Work required: Restate, exactly as written, the entries below from the line that holds "Big On Amazon Sale – Limited Time!" through the line that holds "Names of parties and co". Pictures are not part of the copy.

Task input:
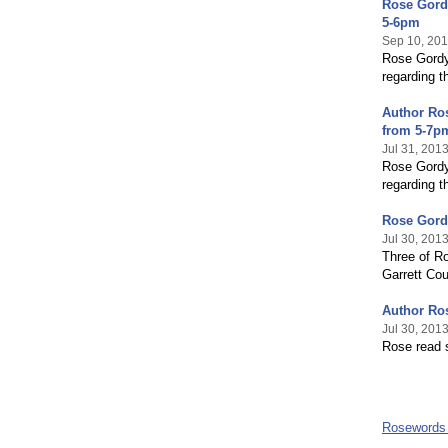
Rose Gordy
5-6pm
Sep 10, 20
Rose Gordy 
regarding t
Author Ros
from 5-7p
Jul 31, 201
Rose Gordy 
regarding t
Rose Gordy
Jul 30, 201
Three of Ro
Garrett Cou
Author Ros
Jul 30, 201
Rose read s
Rosewords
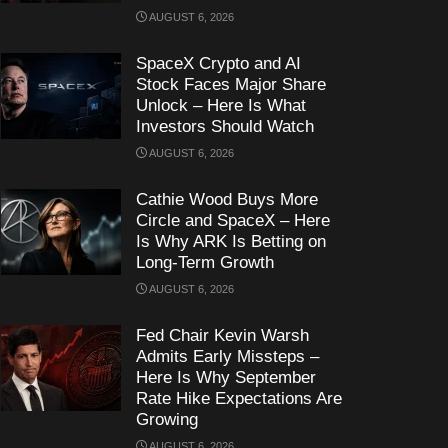
AUGUST 6, 2026
SpaceX Crypto and AI
Stock Faces Major Share
Unlock – Here Is What
Investors Should Watch
AUGUST 6, 2026
Cathie Wood Buys More
Circle and SpaceX – Here
Is Why ARK Is Betting on
Long-Term Growth
AUGUST 6, 2026
Fed Chair Kevin Warsh
Admits Early Missteps –
Here Is Why September
Rate Hike Expectations Are
Growing
AUGUST 6, 2026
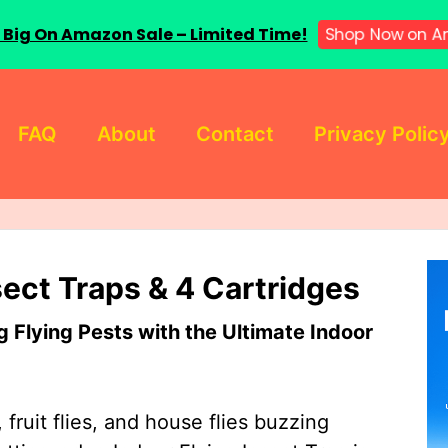
Shop Now on A
 Big On Amazon Sale – Limited Time!
FAQ
About
Contact
Privacy Polic
sect Traps & 4 Cartridges
Flying Pests with the Ultimate Indoor
 fruit flies, and house flies buzzing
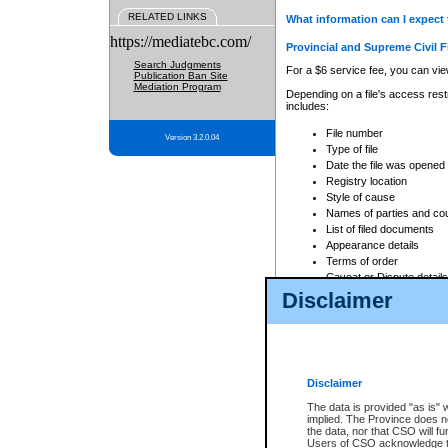
RELATED LINKS
What information can I expect 
https://mediatebc.com/
Provincial and Supreme Civil F
Search Judgments
For a $6 service fee, you can view
Publication Ban Site
Mediation Program
Depending on a file's access restr
includes:
File number
Version 3.2.0.04
Type of file
Date the file was opened
Registry location
Style of cause
Names of parties and co
List of filed documents
Appearance details
Terms of order
Caveat or Dispute details
Disclaimer
Access is based on publicly avail
none at all.
In addition, Court Services Branc
practices. When conducting a sear
viewable through CSO eSearch. Se
Disclaimer
Court of Appeal Files
The data is provided "as is" 
For a $6 service fee, you can view
implied. The Province does n
the data, nor that CSO will fun
Depending on a file's access restri
Users of CSO acknowledge th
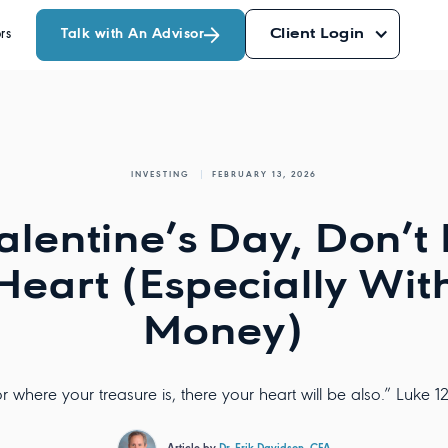
Talk with An Advisor
Client Login
rs
INVESTING
FEBRUARY 13, 2026
alentine’s Day, Don’t
Heart (Especially Wit
Money)
r where your treasure is, there your heart will be also.” Luke 1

Written reply:
 Big On Amazon Sale – Limited Time!
FAQ
About
Contact
Privacy Polic
sect Traps & 4 Cartridges
Flying Pests with the Ultimate Indoor
 fruit flies, and house flies buzzing
RELATED LINKS
What information can I expect 
https://mediatebc.com/
Provincial and Supreme Civil F
Search Judgments
For a $6 service fee, you can view
Publication Ban Site
Mediation Program
Depending on a file's access restr
includes:
File number
Version 3.2.0.04
Type of file
Date the file was opened
Registry location
Style of cause
Names of parties and co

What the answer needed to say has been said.